Your response should consist solely of the lines from the one containing "Wir sind ein" through the final line of the entries, repeated exactly.

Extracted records
'''
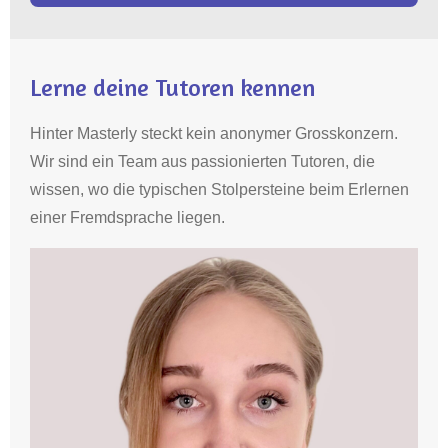
Lerne deine Tutoren kennen
Hinter Masterly steckt kein anonymer Grosskonzern.
Wir sind ein Team aus passionierten Tutoren, die
wissen, wo die typischen Stolpersteine beim Erlernen
einer Fremdsprache liegen.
'''
■ TASK ANSWER:
Wir sind ein Team aus passionierten Tutoren, die
wissen, wo die typischen Stolpersteine beim Erlernen
einer Fremdsprache liegen.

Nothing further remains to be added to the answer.